Peringatan 'D-Day' di Prancis digelar secara sederhana akibat COVID-19

Vierville-sur-Mer (AFP) - Peringatan ke 76 pendaratan tentara sekutu Perang Dunia II di Prancis pada Sabtu digelar sesederhana mungkin lantaran pembatasan pencegahan virus corona.

Perayaan yang biasanya menarik kerumunan besar diadakan tanpa kehadiran veteran dan sengaja dibuat "sederhana, biasa dan solid" demikian menteri angkatan bersenjata junior Prancis, Genevieve Darrieussecq.

Pertempuran tersebut melibatkan lebih dari 200.000 tentara dari kedua belah pihak pada akhir 6 Juni 1944, dan sementara jumlah kematian belum dipastikan, BBC mengutip sebanyak 4.400 di antara Sekutu, dengan estimasi 4.000 - 9.000 orang Jerman.

Di Vierville-sur-Mer, yang banyak dikenal sebagai Pantai Omaha, tim pemantau udara Patrouille de France mempertunjukkan dua atraksi pada Sabtu, menjejaki asap biru, putih dan merah untuk membuka upacara yang dihadiri oleh sekitar 100 undangan, termasuk duta besar dari delapan negara yang bersekutu dan Jerman.

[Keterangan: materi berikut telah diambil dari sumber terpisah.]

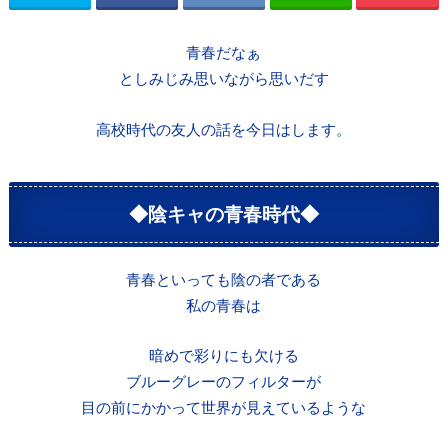
青春だなぁ
としみじみ思いながら思いだす
高校時代の友人の話を今日はします。
◆陰キャの青春時代◆
青春といっても陰の者である
私の青春は
暗めで彩りにも欠ける
ブルーグレーのフィルターが
目の前にかかって世界が見えているような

Perwakilan dari Belgia, Inggris, Kanada, Denmark, Belanda, Norwegia, Polandia serta Amerika Serikat menandai operasi militer yang terdiri atas "tentara yang memperjuangkan nilai-nilai republik kami, kebebasan kami, demokrasi kami," kata Darrieussecq kepada media.

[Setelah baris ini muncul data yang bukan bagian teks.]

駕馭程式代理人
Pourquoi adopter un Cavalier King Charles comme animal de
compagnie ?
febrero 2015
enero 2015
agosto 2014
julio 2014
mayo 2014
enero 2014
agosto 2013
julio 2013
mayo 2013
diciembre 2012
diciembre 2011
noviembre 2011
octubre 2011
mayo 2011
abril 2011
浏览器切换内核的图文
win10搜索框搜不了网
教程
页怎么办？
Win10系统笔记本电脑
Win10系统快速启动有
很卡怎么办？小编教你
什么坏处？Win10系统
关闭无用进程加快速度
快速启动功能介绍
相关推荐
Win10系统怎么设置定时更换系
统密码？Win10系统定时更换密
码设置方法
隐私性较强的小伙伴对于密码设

Usai bendera negara mereka berkibar dan karangan bunga diletakkan, upacara yang dipersingkat tersebut diakhiri dengan jet F-15 AS dan sebuah tanker terbang di atas kepala.

Presiden Prancis Emmanuel Macron melalui cuitan di Twitter mengatakan: "Saya memikirkan mereka yang, ribuan kilometer dari rumah, berjuang membebaskan Prancis bersama petempur perlawanan kami.

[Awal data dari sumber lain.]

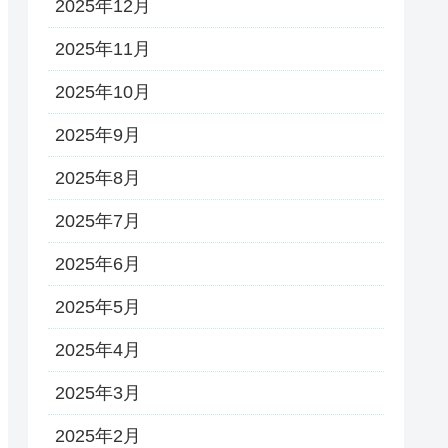
2025年12月
2025年11月
2025年10月
2025年9月
2025年8月
2025年7月
2025年6月
2025年5月
2025年4月
2025年3月
2025年2月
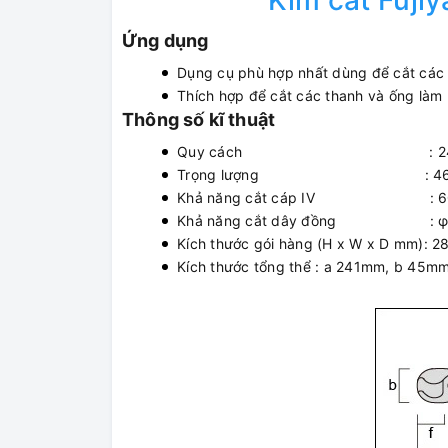
Kìm cắt Fuji
Ứng dụng
Dụng cụ phù hợp nhất dùng để cắt các l
Thích hợp để cắt các thanh và ống làm
Thông số kĩ thuật
Quy cách : 24
Trọng lượng : 46
Khả năng cắt cáp IV : 60
Khả năng cắt dây đồng : 
Kích thước gói hàng (H x W x D mm):
Kích thước tổng thể : a 241mm, b 45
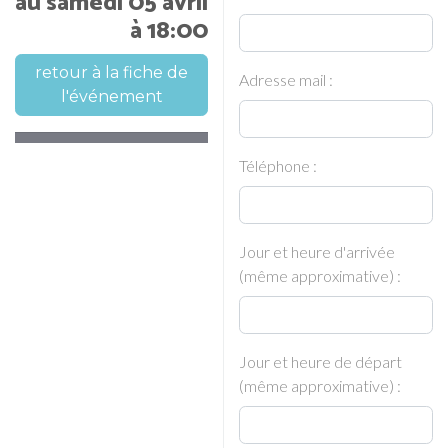
au samedi 05 avril
à 18:00
retour à la fiche de
Adresse mail :
l'événement
Téléphone :
Jour et heure d'arrivée
(même approximative) :
Jour et heure de départ
(même approximative) :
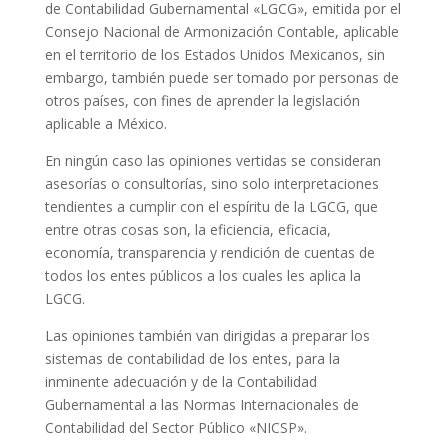
de Contabilidad Gubernamental «LGCG», emitida por el
Consejo Nacional de Armonización Contable, aplicable
en el territorio de los Estados Unidos Mexicanos, sin
embargo, también puede ser tomado por personas de
otros países, con fines de aprender la legislación
aplicable a México.
En ningún caso las opiniones vertidas se consideran
asesorías o consultorías, sino solo interpretaciones
tendientes a cumplir con el espíritu de la LGCG, que
entre otras cosas son, la eficiencia, eficacia,
economía, transparencia y rendición de cuentas de
todos los entes públicos a los cuales les aplica la
LGCG.
Las opiniones también van dirigidas a preparar los
sistemas de contabilidad de los entes, para la
inminente adecuación y de la Contabilidad
Gubernamental a las Normas Internacionales de
Contabilidad del Sector Público «NICSP».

"Mari kita berkumpul bersama, atas nama kebebasan. Jangan pernah melupakan pahlawan kita."

Marie-Christine Costy, presiden asosiasi setempat, mengatakan kepada AFP: "Sayangnya tahun ini kita tidak bisa menghadiri upacara, yang tidak pernah saya lewatkan, disayangkan."

Menurutnya, banyak orang yang membatalkan perjalanan ke area tersebut, yang menjadi "secuil bencana" bagi mereka yang bergantung pada pariwisata.

Saat banyak upacara turut dibatalkan, sejumlah acara digelar di pemakaman Inggris di Bayeux, di Pantai Juno, lokasi tentara Kanada mendarat, dan di pemakaman AS di Colleville-sur-Mer, di mana Charles Norman Shay (96) adalah satu-satunya veteran AS yang hadir.

Peringatan tersebut juga berlangsung di Arromanches dan Ouistreham untuk menghormati 177 marinir Prancis, yang merupakan satu-satunya pasukan Prancis berseragam yang berpartisipasi dalam pendaratan tersebut.